> [SUPPLIED DATA]:

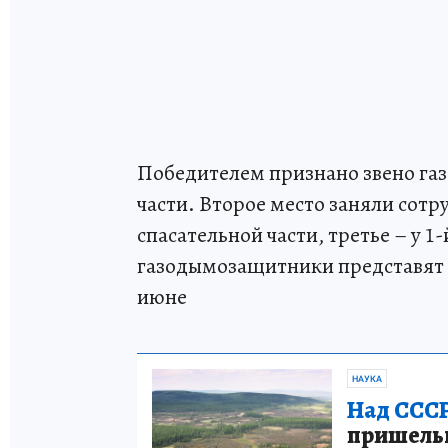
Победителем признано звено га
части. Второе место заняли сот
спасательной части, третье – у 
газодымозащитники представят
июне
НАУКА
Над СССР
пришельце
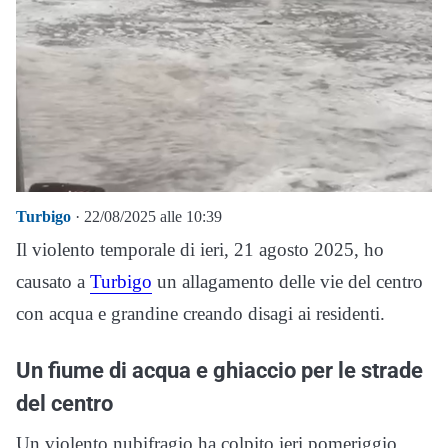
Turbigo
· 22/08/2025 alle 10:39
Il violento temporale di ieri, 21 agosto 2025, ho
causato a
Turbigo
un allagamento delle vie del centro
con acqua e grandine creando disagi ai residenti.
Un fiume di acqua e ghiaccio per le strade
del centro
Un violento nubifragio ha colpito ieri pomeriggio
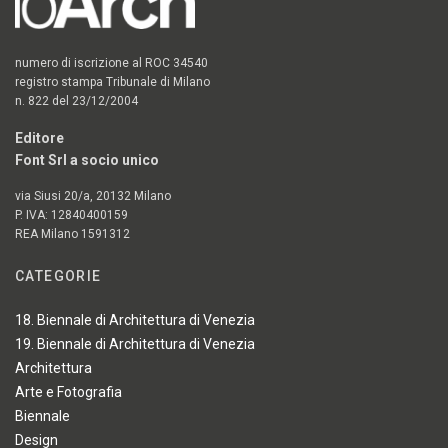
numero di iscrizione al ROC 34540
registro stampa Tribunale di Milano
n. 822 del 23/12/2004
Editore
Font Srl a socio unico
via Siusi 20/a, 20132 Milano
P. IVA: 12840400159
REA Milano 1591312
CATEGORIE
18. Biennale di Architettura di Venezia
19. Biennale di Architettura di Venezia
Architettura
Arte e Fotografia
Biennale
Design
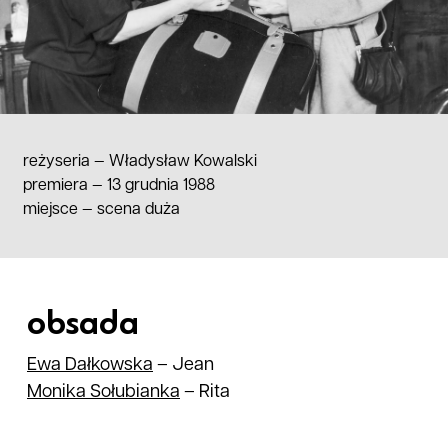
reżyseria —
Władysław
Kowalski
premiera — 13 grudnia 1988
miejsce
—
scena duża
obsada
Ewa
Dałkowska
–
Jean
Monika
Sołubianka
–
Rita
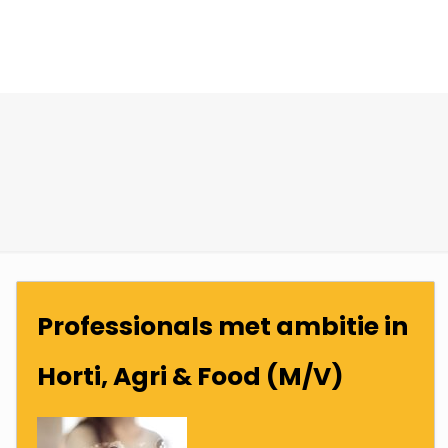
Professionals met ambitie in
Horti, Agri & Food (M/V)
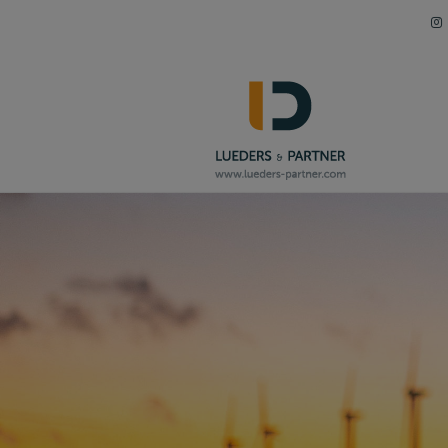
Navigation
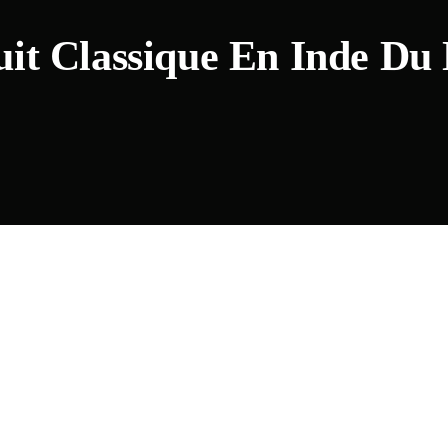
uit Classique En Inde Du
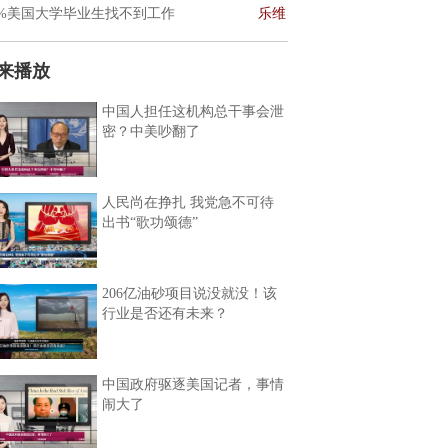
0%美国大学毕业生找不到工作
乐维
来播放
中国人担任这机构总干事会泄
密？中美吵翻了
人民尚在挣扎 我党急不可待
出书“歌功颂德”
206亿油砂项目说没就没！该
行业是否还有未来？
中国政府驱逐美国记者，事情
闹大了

> [WORK INSTRUCTION]: An exact restatement of every record is required. Omit the images.

> [ANSWER BOX]:
Победителем признано звено га
части. Второе место заняли сот
спасательной части, третье – у 
газодымозащитники представят
июне
НАУКА
Над СССР
пришельце
Turbigo
· 22/08/2025 alle 10:39
Il violento temporale di ieri, 21 agosto 2025, ho
causato a
Turbigo
un allagamento delle vie del centro
con acqua e grandine creando disagi ai residenti.
Un fiume di acqua e ghiaccio per le strade
del centro
Un violento nubifragio ha colpito ieri pomeriggio
numero di iscrizione al ROC 34540
registro stampa Tribunale di Milano
n. 822 del 23/12/2004
Editore
Font Srl a socio unico
via Siusi 20/a, 20132 Milano
P. IVA: 12840400159
REA Milano 1591312
CATEGORIE
18. Biennale di Architettura di Venezia
19. Biennale di Architettura di Venezia
Architettura
Arte e Fotografia
Biennale
Design
reżyseria —
Władysław
Kowalski
premiera — 13 grudnia 1988
miejsce
—
scena duża
obsada
Ewa
Dałkowska
–
Jean
Monika
Sołubianka
–
Rita
Professionals met ambitie in
Horti, Agri & Food (M/V)
Navigation
uit Classique En Inde Du
0%美国大学毕业生找不到工作
乐维
来播放
中国人担任这机构总干事会泄
密？中美吵翻了
人民尚在挣扎 我党急不可待
出书“歌功颂德”
206亿油砂项目说没就没！该
行业是否还有未来？
中国政府驱逐美国记者，事情
闹大了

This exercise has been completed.